In 2013, Joseph Hikairo Barlow was sentenced to 14 years’ jail for defrauding Queensland Health. Barlow made 65 fraudulent grant payments to himself between 2007 and 2011, totalling more than $16.6 million and including a single fraudulent payment of $11 million. Queensland’s Crime and Misconduct Commission (CMC) found that, from the outset, Barlow was a high-risk employee: he had a criminal record, was wanted for questioning in New Zealand for fraud, and had fabricated his CV and his heritage as a Tahitian prince.
His conduct in the workplace manifested signs of chronic unreliability, characterised by an obvious lack of respect for the workplace, a propensity to take advantage of the service conditions, consistently poor attendance, erratic work hours that were not recorded on timesheets, excessive amounts of leave taken without proper records kept and poor-quality work not to the standard required of his seniority level, requiring other staff to complete or redo his tasks.

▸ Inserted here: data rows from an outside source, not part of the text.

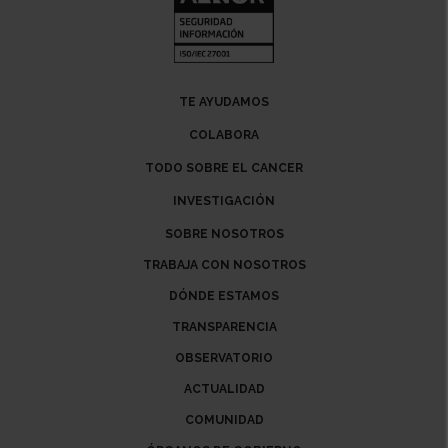
TE AYUDAMOS
COLABORA
TODO SOBRE EL CANCER
INVESTIGACIÓN
SOBRE NOSOTROS
TRABAJA CON NOSOTROS
DÓNDE ESTAMOS
TRANSPARENCIA
OBSERVATORIO
ACTUALIDAD
COMUNIDAD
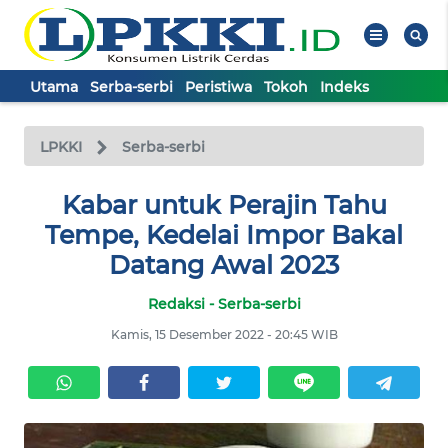
Utama
Serba-serbi
Peristiwa
Tokoh
Indeks
WAHANA
Tutup
TV
LPKKI
Serba-serbi
UTAMA
Kabar untuk Perajin Tahu
Tempe, Kedelai Impor Bakal
SERBA-
Datang Awal 2023
SERBI
Redaksi - Serba-serbi
PERISTIWA
Kamis, 15 Desember 2022 - 20:45 WIB
TOKOH
Informasi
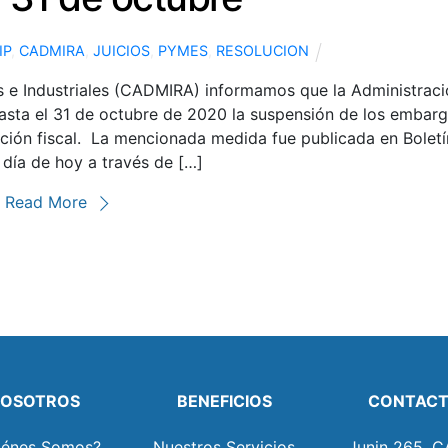
IP
,
CADMIRA
,
JUICIOS
,
PYMES
,
RESOLUCION
e Industriales (CADMIRA) informamos que la Administraci
hasta el 31 de octubre de 2020 la suspensión de los embar
cución fiscal. La mencionada medida fue publicada en Boletí
l día de hoy a través de […]
Read More
OSOTROS
BENEFICIOS
CONTAC
iénes Somos?
Nuestros Servicios
Junin 265, C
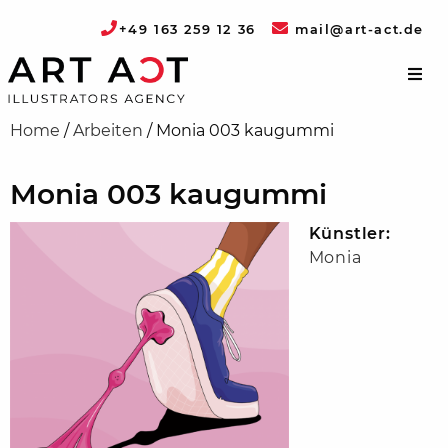
+49 163 259 12 36
mail@art-act.de
Home
/
Arbeiten
/
Monia 003 kaugummi
Monia 003 kaugummi
Künstler:
Monia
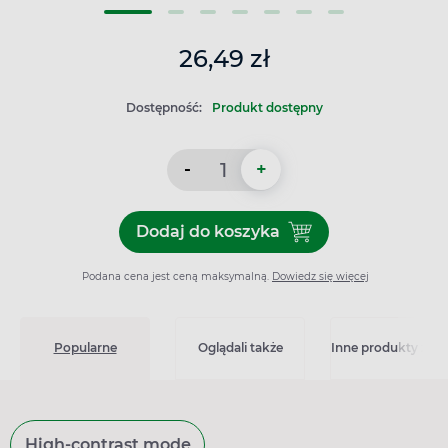
26,49 zł
Dostępność:
Produkt dostępny
-
+
Dodaj do koszyka
Dodaj do koszyka Bioliq Der
Podana cena jest ceną maksymalną.
Dowiedz się więcej
Popularne
Oglądali także
Inne produkty z kat
High-contrast mode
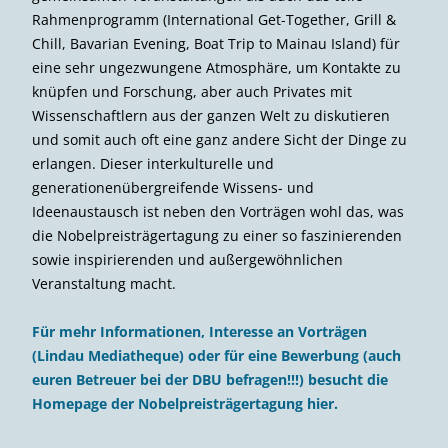
Rahmenprogramm (International Get-Together, Grill &
Chill, Bavarian Evening, Boat Trip to Mainau Island) für
eine sehr ungezwungene Atmosphäre, um Kontakte zu
knüpfen und Forschung, aber auch Privates mit
Wissenschaftlern aus der ganzen Welt zu diskutieren
und somit auch oft eine ganz andere Sicht der Dinge zu
erlangen. Dieser interkulturelle und
generationenübergreifende Wissens- und
Ideenaustausch ist neben den Vorträgen wohl das, was
die Nobelpreisträgertagung zu einer so faszinierenden
sowie inspirierenden und außergewöhnlichen
Veranstaltung macht.
Für mehr Informationen, Interesse an Vorträgen
(Lindau Mediatheque) oder für eine Bewerbung (auch
euren Betreuer bei der DBU befragen!!!) besucht die
Homepage der Nobelpreisträgertagung hier.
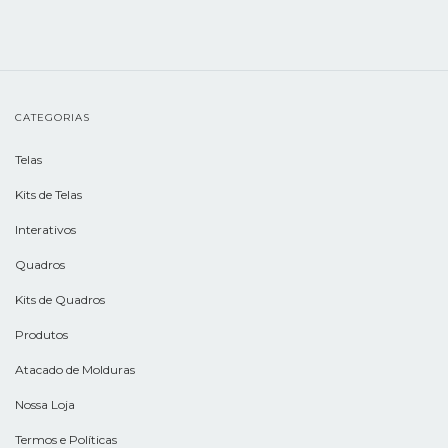
CATEGORIAS
Telas
Kits de Telas
Interativos
Quadros
Kits de Quadros
Produtos
Atacado de Molduras
Nossa Loja
Termos e Políticas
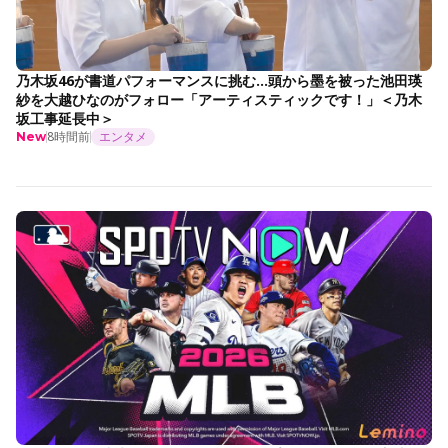
乃木坂46が書道パフォーマンスに挑む…頭から墨を被った池田瑛
紗を大越ひなのがフォロー「アーティスティックです！」＜乃木
坂工事延長中＞
8時間前
エンタメ
New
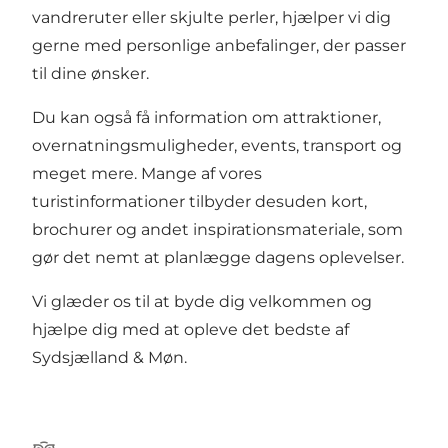
vandreruter eller skjulte perler, hjælper vi dig
gerne med personlige anbefalinger, der passer
til dine ønsker.
Du kan også få information om attraktioner,
overnatningsmuligheder, events, transport og
meget mere. Mange af vores
turistinformationer tilbyder desuden kort,
brochurer og andet inspirationsmateriale, som
gør det nemt at planlægge dagens oplevelser.
Vi glæder os til at byde dig velkommen og
hjælpe dig med at opleve det bedste af
Sydsjælland & Møn.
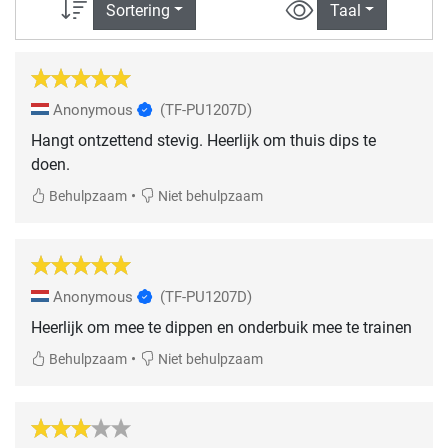
Sortering
Taal
Anonymous
(TF-PU1207D)
Hangt ontzettend stevig. Heerlijk om thuis dips te
doen.
•
Behulpzaam
Niet behulpzaam
Anonymous
(TF-PU1207D)
Heerlijk om mee te dippen en onderbuik mee te trainen
•
Behulpzaam
Niet behulpzaam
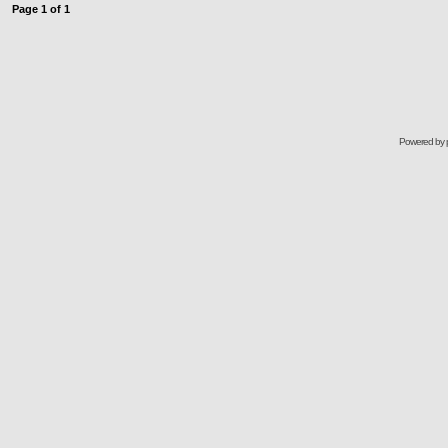
Page
1
of
1
Powered by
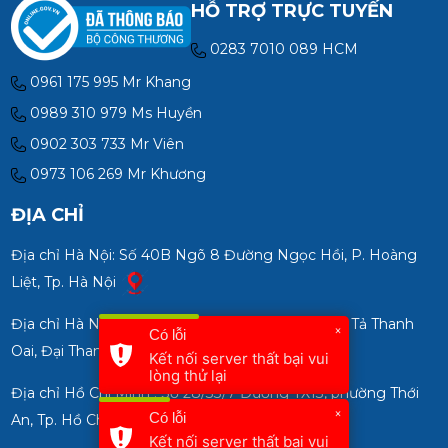
HỖ TRỢ TRỰC TUYẾN
0283 7010 089 HCM
0961 175 995 Mr Khang
0989 310 979 Ms Huyền
0902 303 733 Mr Viên
0973 106 269 Mr Khương
ĐỊA CHỈ
Địa chỉ Hà Nội: Số 40B Ngõ 8 Đường Ngọc Hồi, P. Hoàng
Liệt, Tp. Hà Nội
Địa chỉ Hà Nội CN2: Số 85 Thượng Phúc, Đường Tả Thanh
×
Có lỗi
Oai, Đại Thanh, Tp. Hà Nội
Kết nối server thất bại vui
lòng thử lại
Địa chỉ Hồ Chí Minh : Số 28/33/7 Đường TX13, phường Thới
×
Có lỗi
An, Tp. Hồ Chí Minh
Kết nối server thất bại vui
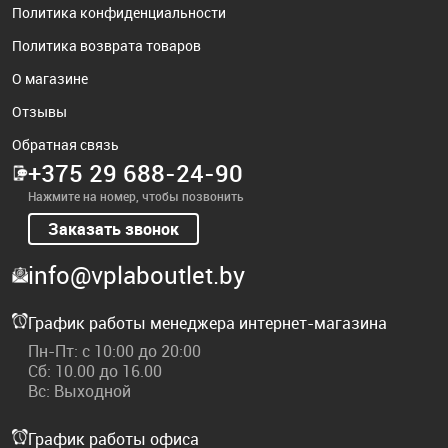
Политика конфиденциальности
Политика возврата товаров
О магазине
Отзывы
Обратная связь
+375 29 688-24-90
Нажмите на номер, чтобы позвонить
Заказать звонок
info@vplaboutlet.by
График работы менеджера интернет-магазина
Пн-Пт: с 10:00 до 20:00
Сб: 10.00 до 16.00
Вс: Выходной
График работы офиса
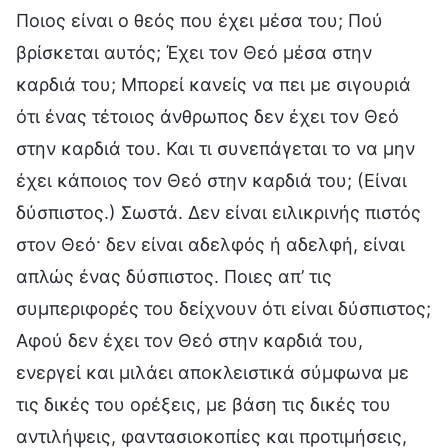
Ποιος είναι ο θεός που έχει μέσα του; Πού
βρίσκεται αυτός; Έχει τον Θεό μέσα στην
καρδιά του; Μπορεί κανείς να πει με σιγουριά
ότι ένας τέτοιος άνθρωπος δεν έχει τον Θεό
στην καρδιά του. Και τι συνεπάγεται το να μην
έχει κάποιος τον Θεό στην καρδιά του; (Είναι
δύσπιστος.) Σωστά. Δεν είναι ειλικρινής πιστός
στον Θεό· δεν είναι αδελφός ή αδελφή, είναι
απλώς ένας δύσπιστος. Ποιες απ’ τις
συμπεριφορές του δείχνουν ότι είναι δύσπιστος;
Αφού δεν έχει τον Θεό στην καρδιά του,
ενεργεί και μιλάει αποκλειστικά σύμφωνα με
τις δικές του ορέξεις, με βάση τις δικές του
αντιλήψεις, φαντασιοκοπίες και προτιμήσεις,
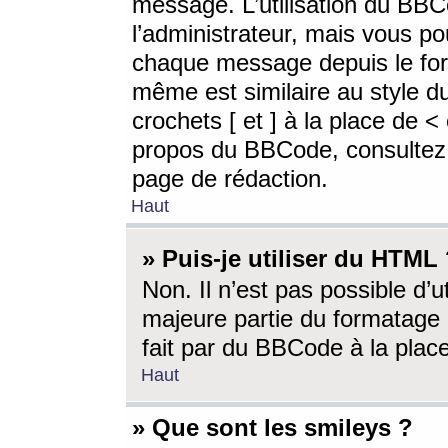
message. L’utilisation du BB
l’administrateur, mais vous p
chaque message depuis le for
même est similaire au style d
crochets [ et ] à la place de <
propos du BBCode, consultez l
page de rédaction.
Haut
» Puis-je utiliser du HTML
Non. Il n’est pas possible d’
majeure partie du formatage 
fait par du BBCode à la place
Haut
» Que sont les smileys ?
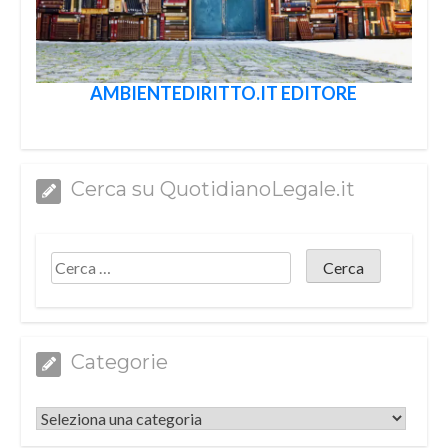
AMBIENTEDIRITTO.IT EDITORE
Cerca su QuotidianoLegale.it
Categorie
Categorie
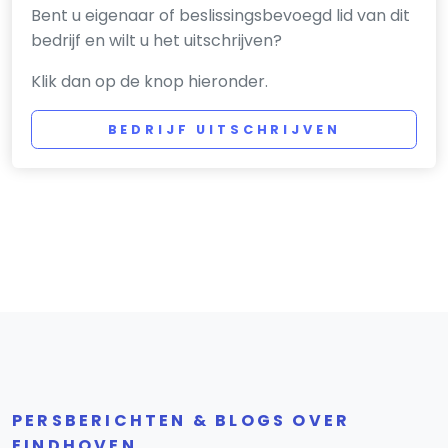
Bent u eigenaar of beslissingsbevoegd lid van dit
bedrijf en wilt u het uitschrijven?
Klik dan op de knop hieronder.
BEDRIJF UITSCHRIJVEN
PERSBERICHTEN & BLOGS OVER
EINDHOVEN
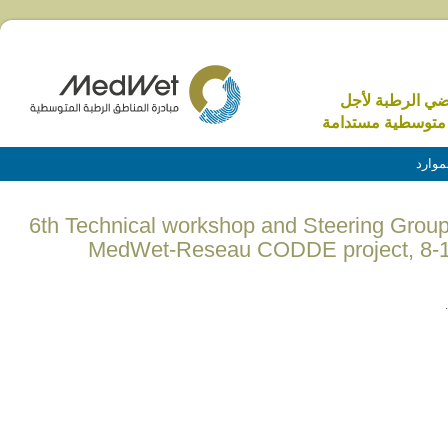
اضي الرطبة لأجل
متوسطية مستدامة
موارد
(English) 6th Technical workshop and Steering Gro
MedWet-Reseau CODDE project, 8-10
.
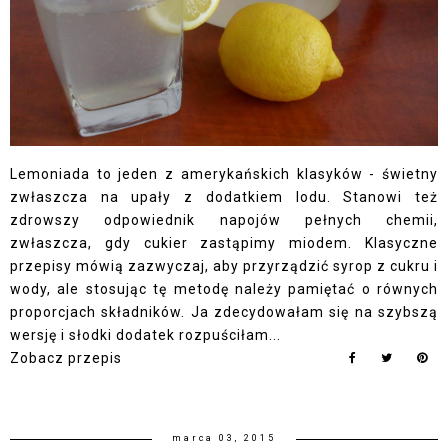
Lemoniada to jeden z amerykańskich klasyków - świetny
zwłaszcza na upały z dodatkiem lodu. Stanowi też
zdrowszy odpowiednik napojów pełnych chemii,
zwłaszcza, gdy cukier zastąpimy miodem. Klasyczne
przepisy mówią zazwyczaj, aby przyrządzić syrop z cukru i
wody, ale stosując tę metodę należy pamiętać o równych
proporcjach składników. Ja zdecydowałam się na szybszą
wersję i słodki dodatek rozpuściłam...
Zobacz przepis
marca 03, 2015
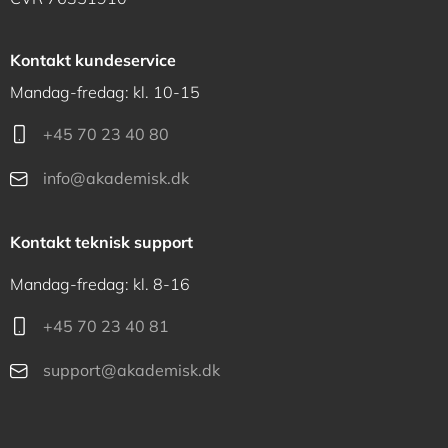
Kontakt kundeservice
Mandag-fredag: kl. 10-15
+45 70 23 40 80
info@akademisk.dk
Kontakt teknisk support
Mandag-fredag: kl. 8-16
+45 70 23 40 81
support@akademisk.dk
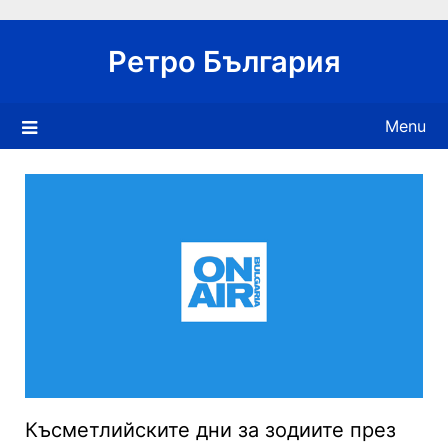
Skip
to
Ретро България
content
Menu
Късметлийските дни за зодиите през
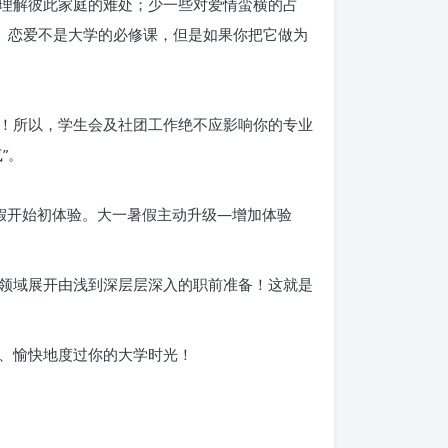
理解彼此家庭的难处；少一些对爱情蛮横的占
。恋爱不是大学的必修课，但是如果你把它做为
！所以，学生会及社团工作绝不应影响你的专业
”。
假开始初体验。大一暑假主动升级—增加体验
领域展开由浅到深层层深入的职前准备！这就是
、愉快地度过你的大学时光！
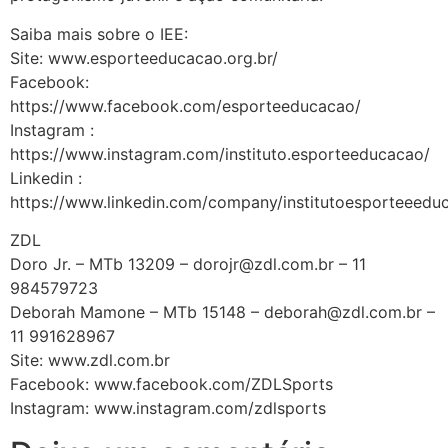
Saiba mais sobre o IEE:
Site: www.esporteeducacao.org.br/
Facebook:
https://www.facebook.com/esporteeducacao/
Instagram :
https://www.instagram.com/instituto.esporteeducacao/
Linkedin :
https://www.linkedin.com/company/institutoesporteeedu
ZDL
Doro Jr. – MTb 13209 – dorojr@zdl.com.br – 11
984579723
Deborah Mamone – MTb 15148 – deborah@zdl.com.br –
11 991628967
Site: www.zdl.com.br
Facebook: www.facebook.com/ZDLSports
Instagram: www.instagram.com/zdlsports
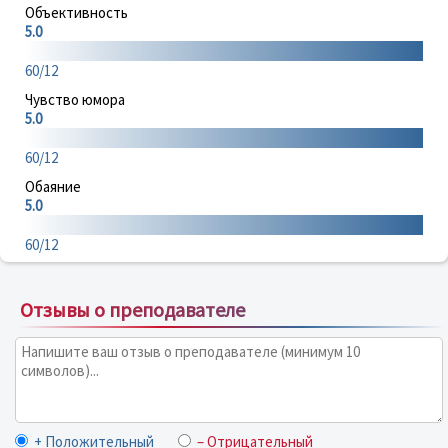
Объективность
5.0
60/12
Чувство юмора
5.0
60/12
Обаяние
5.0
60/12
Отзывы о преподавателе
+ Положительный
– Отрицательный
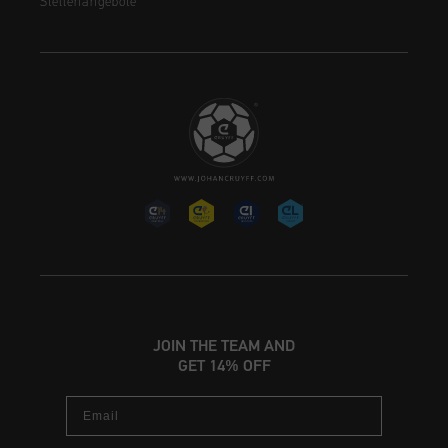
Stellenangebote
JOIN THE TEAM AND
GET 14% OFF
Email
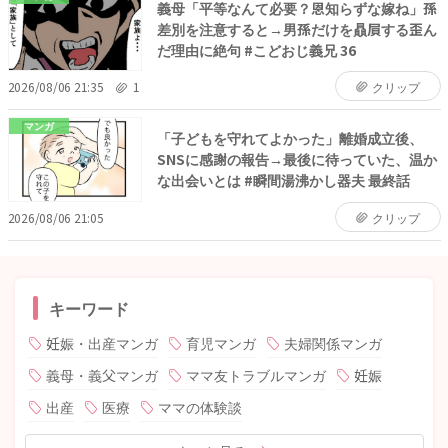
義母「平等なんて必要？恩知らずな嫁ね」孫
差別を注意すると→男孫だけを贔屓する歪ん
だ理由に絶句 #こどおじ義兄 36
2026/08/06 21:35
1
クリップ
マンガ
「子どもを守れてよかった」離婚成立後、
SNSに感謝の報告→最後に待っていた、温か
な出会いとは #瞬間湯沸かし器夫 最終話
2026/08/06 21:05
クリップ
キーワード
妊娠・出産マンガ
育児マンガ
夫婦関係マンガ
義母・義父マンガ
ママ友トラブルマンガ
妊娠
出産
医療
ママの体験談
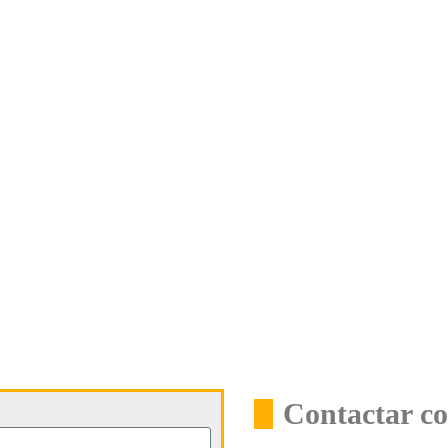
Contactar c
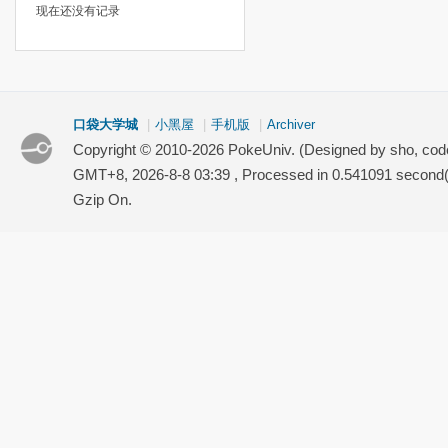
现在还没有记录
口袋大学城
|
小黑屋
|
手机版
|
Archiver
Copyright © 2010-2026 PokeUniv. (Designed by sho, co
GMT+8, 2026-8-8 03:39
, Processed in 0.541091 second(s
Gzip On.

Barlow would later admit that he actively intended to defraud Queensland Health.
The CMC found that Queensland Health missed the initial warning signs of Barlow as a high-risk employee and failed to properly investigate when it became aware of concerns relating to his behaviour. The CMC also found that a number of co-workers assisted Barlow in carrying out his fraudulent behaviour. Although some coworkers were unwitting accomplices, the CMC found that a number failed to comply with policy and procedure, and recommended that disciplinary action should be taken against them.
What did not happen?
X Verify identity.
X Check references.
X Undertake a criminal history check.